Salieron de la librería buscando un lugar donde poder cenar a base de picoteo. Habían charlado largo y tendido con los libreros sobre literatura y futuros proyectos comunes, y D había comprado una novela de Camilo José Cela, otra de Aldous Huxley y, fruto de aquella charla, el librero le había regalado uno de los primeros libros de Javier Marías para mitigar el recelo que los artículos de opinión de dicho autor le provocaban. Por su parte, L compró la última publicación de un sello independiente de nombre difícil de escribir y casi imposible de pronunciar sin atrancarse, en cuya última página, y a la manera de la más contundente declaración de intenciones, confesaban a sus lectores que hubieran rechazado el manuscrito del que a la postre había sido uno de los libros del año tanto en cifra de ventas como a nivel de críticas (pactadas o, directamente, compradas, supongo).
Tras descartar un local que olía a queso (a ambos les gustaba el queso, pero, joder...) y dos o tres franquicias donde hasta las hamburguesas parecían precocinadas, dirigieron sus paso hacia el casco antiguo, donde esperaban encontrar alguna tasca con olor a frito que saciara sus expectativas. Por el camino divisaron una feria de libros antiguos en una amplia avenida. L quería esquivarla, tenía en la mesita de noche más de quince volúmenes pendientes y se había propuesto no comprar ni sacar nada de la biblioteca pública hasta haberlos leído todos, pero D insistió y, total, acababa de fallar a su propósito minutos antes, cuando sucumbió ante el último título de aquella pequeña editorial.
En apenas diez minutos D había comprado varios ejemplares de Asimov y Greene, así como El príncipe, de Maquiavelo. Por su parte, L volvió a caer al encontrar El castillo de los Cárpatos, una novela de Julio Verne que llevaba años buscando y, dicen, pudo ser la definitiva inspiración de Stoker para su Drácula. Una vez colmados los caprichos literarios de la jornada, y antes de encaminarse definitivamente al centro para cenar, D agarró un ejemplar de La verdad sobre el caso Savolta y dijo:
—Aún no lo he leído, y eso que La sonrisa etrusca me encantó.
—La sonrisa etrusca no es de Mendoza —dijo L.
—¿Seguro?
—Seguro. Es uno de mis autores predilectos, tengo todo lo que ha publicado. La sonrisa etrusca yo juraría que es de Antonio Gala.

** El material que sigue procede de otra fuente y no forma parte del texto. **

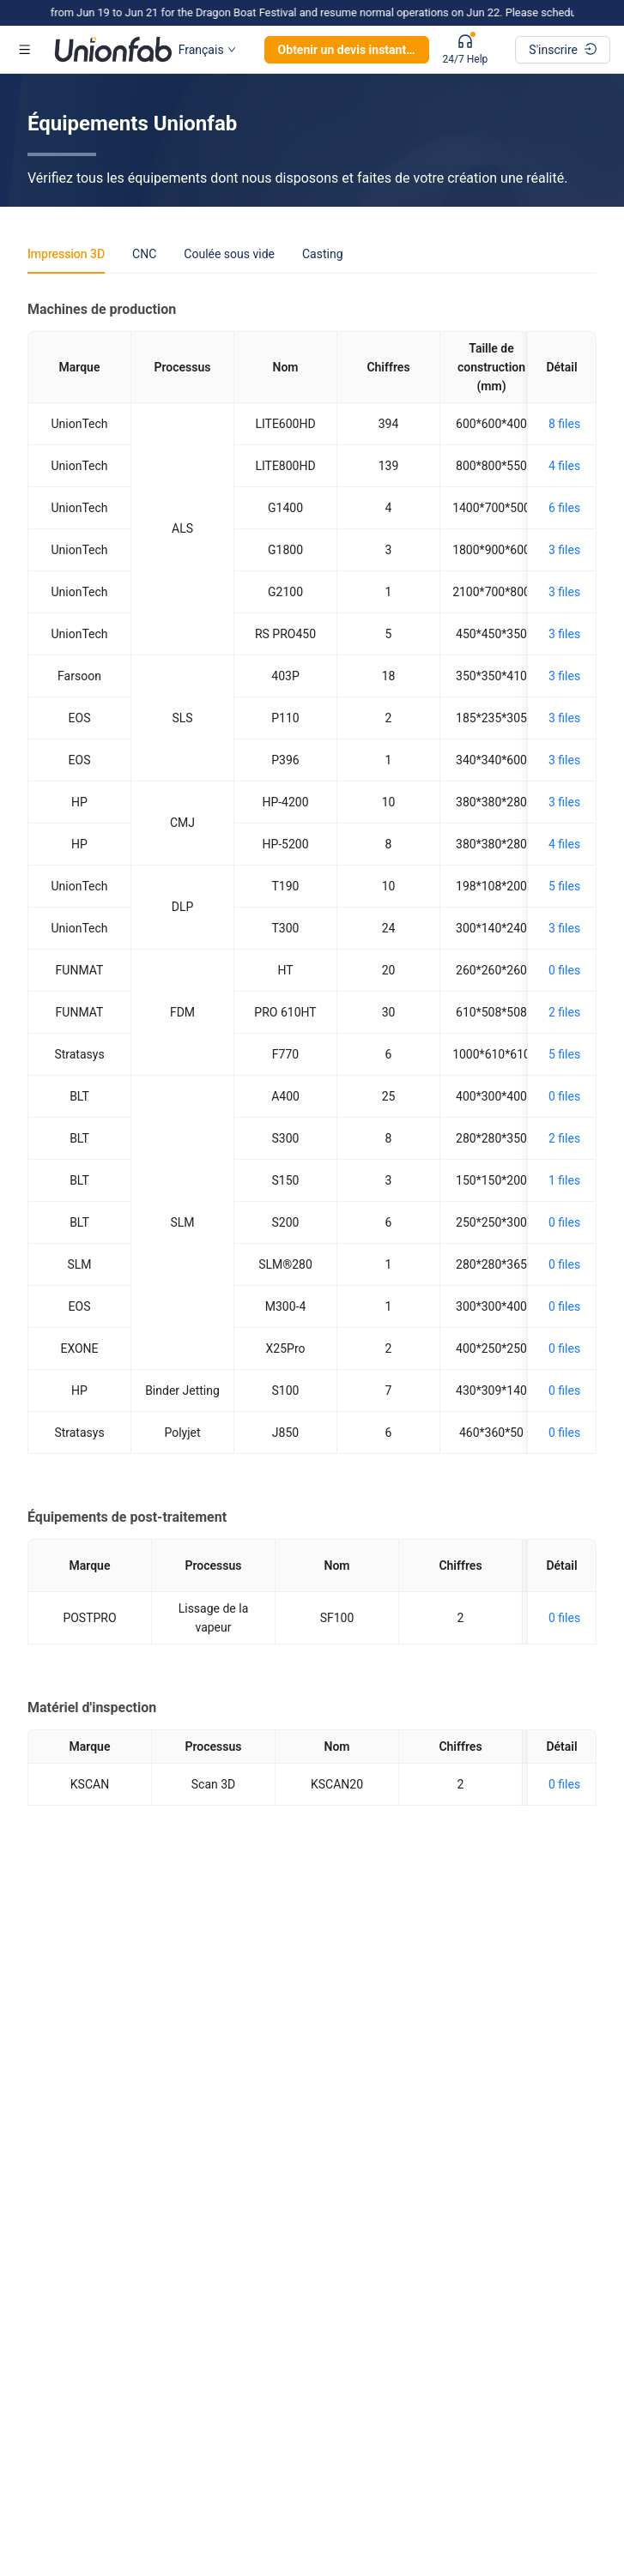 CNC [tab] (144, 254)
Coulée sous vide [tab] (229, 254)
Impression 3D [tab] (66, 254)
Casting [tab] (322, 254) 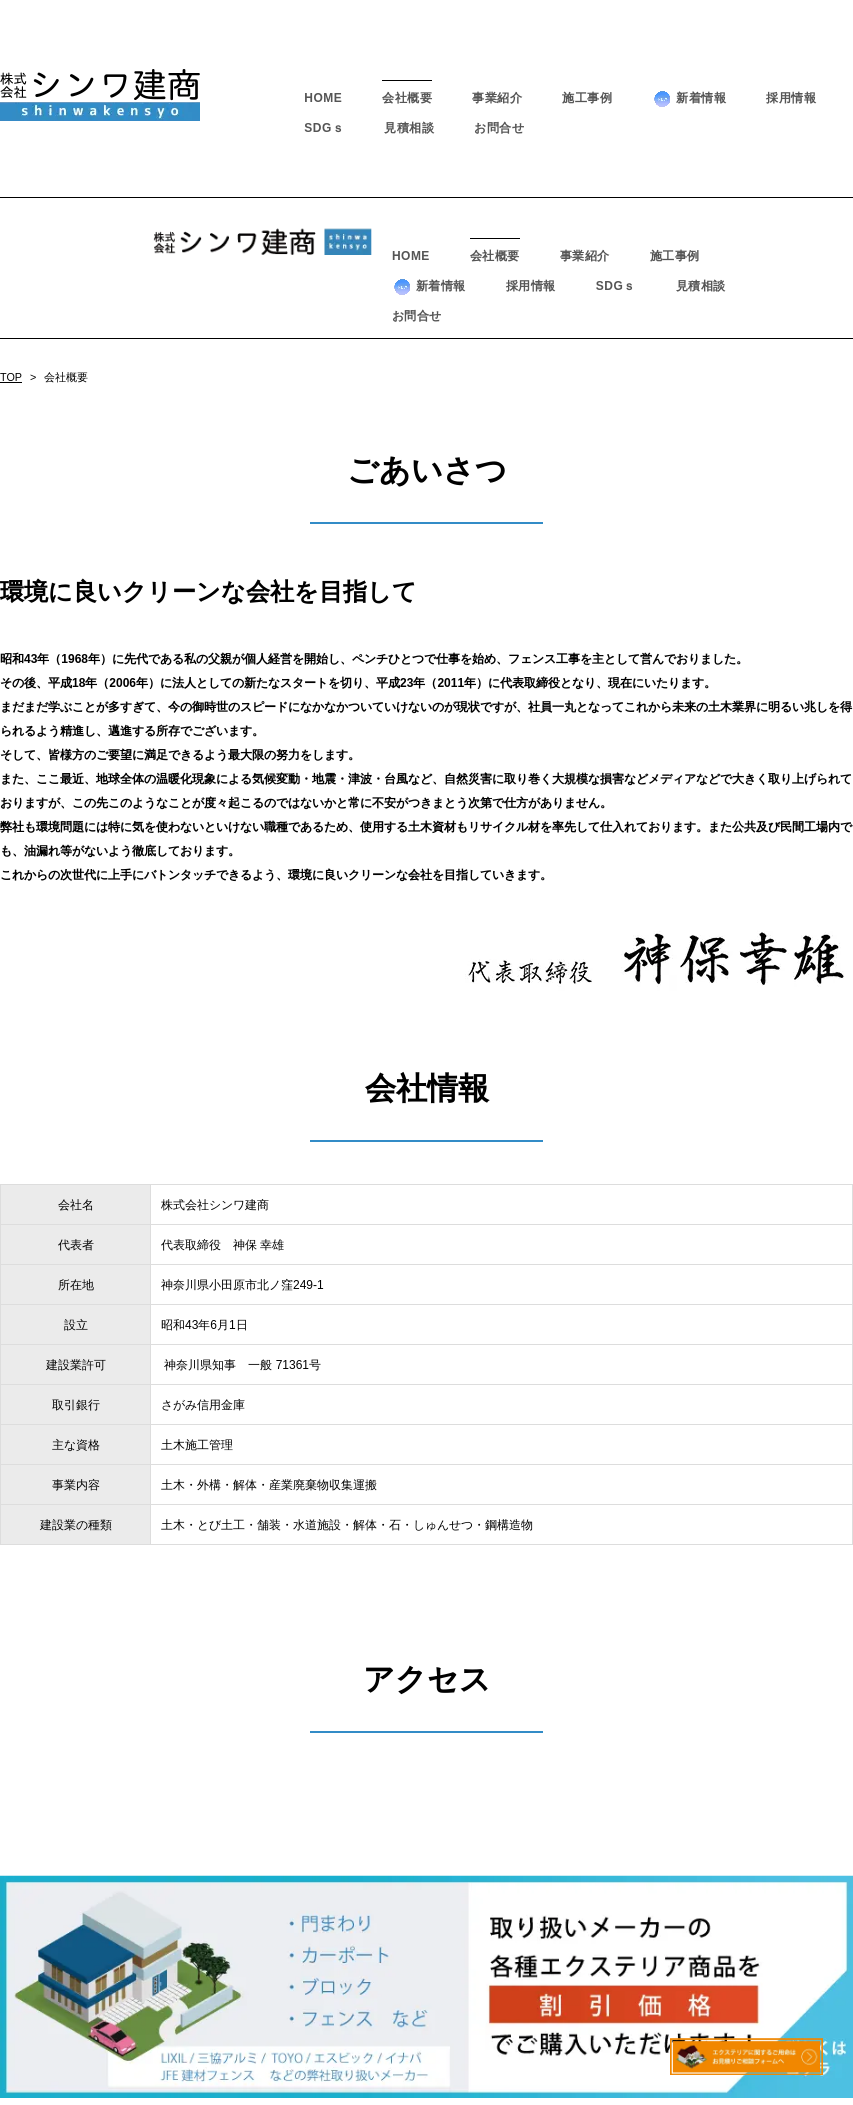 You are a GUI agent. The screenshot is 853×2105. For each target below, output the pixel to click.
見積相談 (409, 128)
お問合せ (499, 128)
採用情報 (791, 98)
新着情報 (689, 98)
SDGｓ (324, 128)
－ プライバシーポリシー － (426, 2066)
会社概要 (407, 98)
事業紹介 (497, 98)
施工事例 (587, 98)
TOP (11, 236)
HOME (323, 98) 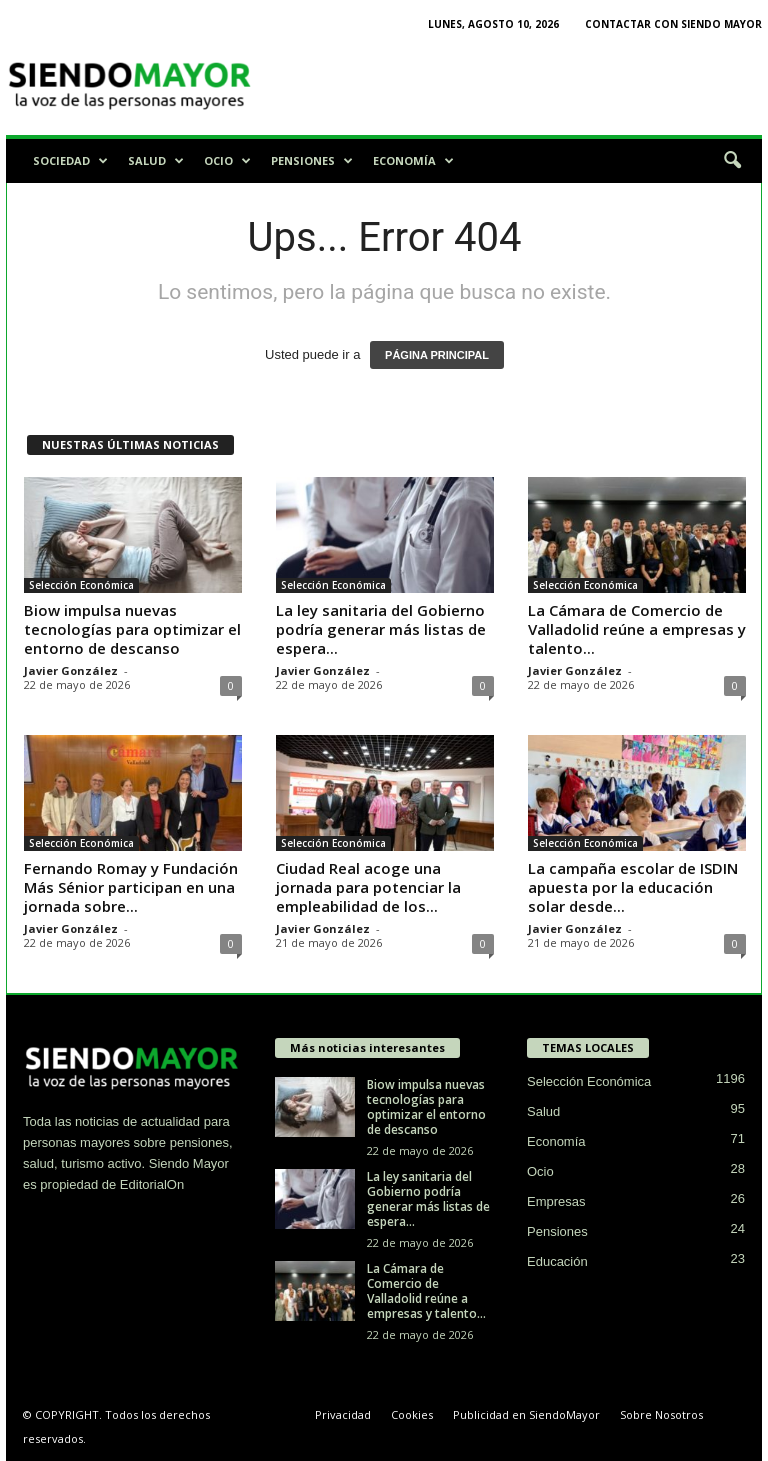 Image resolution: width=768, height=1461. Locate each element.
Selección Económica (81, 585)
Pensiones (312, 161)
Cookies (412, 1414)
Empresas (556, 1201)
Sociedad (70, 161)
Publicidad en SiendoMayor (526, 1414)
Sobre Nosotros (661, 1414)
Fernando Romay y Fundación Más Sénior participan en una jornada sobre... (131, 887)
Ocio (227, 161)
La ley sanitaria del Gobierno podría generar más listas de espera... (381, 629)
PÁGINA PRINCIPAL (437, 355)
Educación (557, 1261)
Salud (156, 161)
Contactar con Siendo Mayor (673, 24)
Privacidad (343, 1414)
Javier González (71, 670)
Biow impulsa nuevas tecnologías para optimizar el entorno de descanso (132, 629)
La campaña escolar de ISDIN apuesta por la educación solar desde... (633, 887)
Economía (413, 161)
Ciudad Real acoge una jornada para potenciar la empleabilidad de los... (368, 887)
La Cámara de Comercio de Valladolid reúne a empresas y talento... (637, 629)
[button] (732, 161) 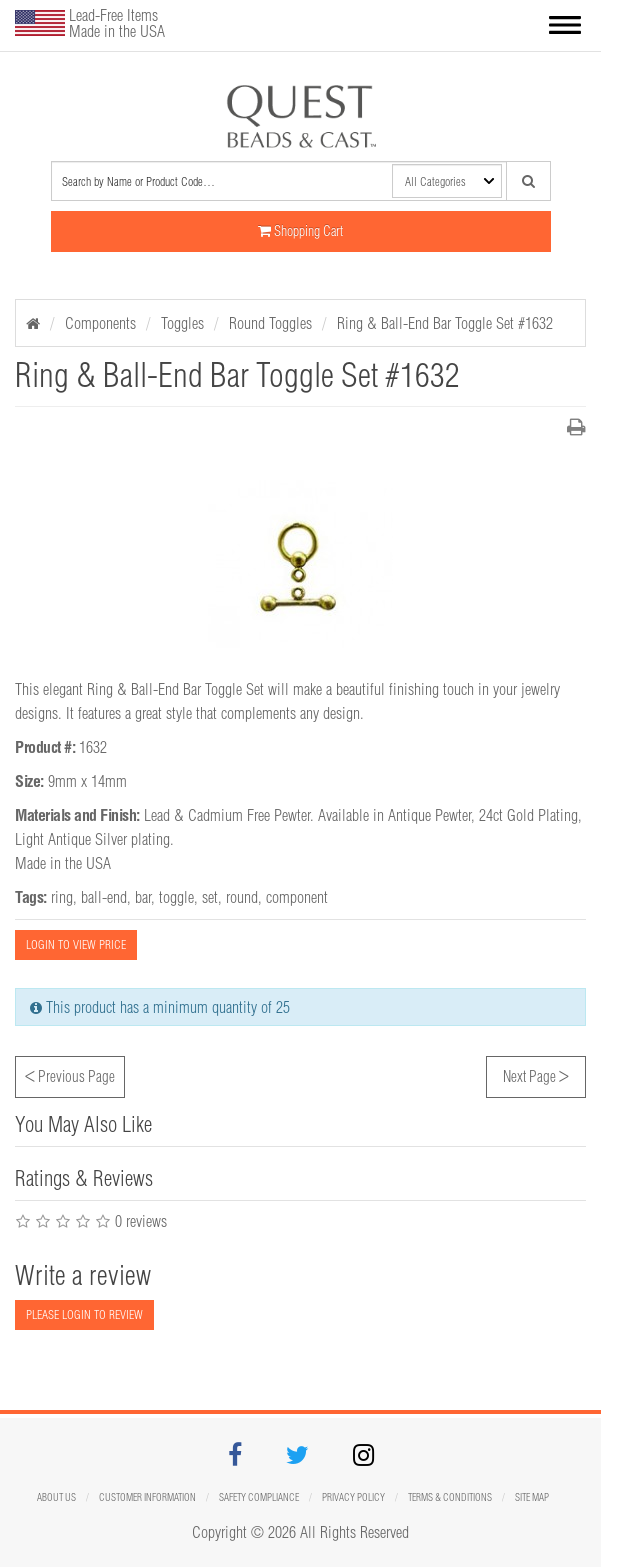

—No, espera, es de Sábato. Tengo Sobre héroes y tumbas y lo mencionan en la solapa.
—Pues tal vez, aunque yo juraría que es de Antonio Gala.
—¿Paco Umbral?
—No. ¿Muñoz Molina?
Un hombre que miraba libros cerca de ellos carraspeó, tocó en el hombro a D y dijo en voz baja y sonriendo:
—José Luis Sampedro.
—¡Joder, sí! —exclamaron como si acabaran de resolver la Teoría del Todo—. Muchas gracias.
El hombre siguió su camino y D y L el suyo.
Nunca supe quién era aquel hombre, pero sí que aquellos que no lograban dar con el nombre del autor de una de las más populares novelas jamás escritas en lengua castellana eran un escritor y su editor. Lo sé porque yo era el editor. Pero es que... ¡Cómo imaginar que un tetrapléjico con un bolígrafo en la boca podría escribir algo de tal calibre!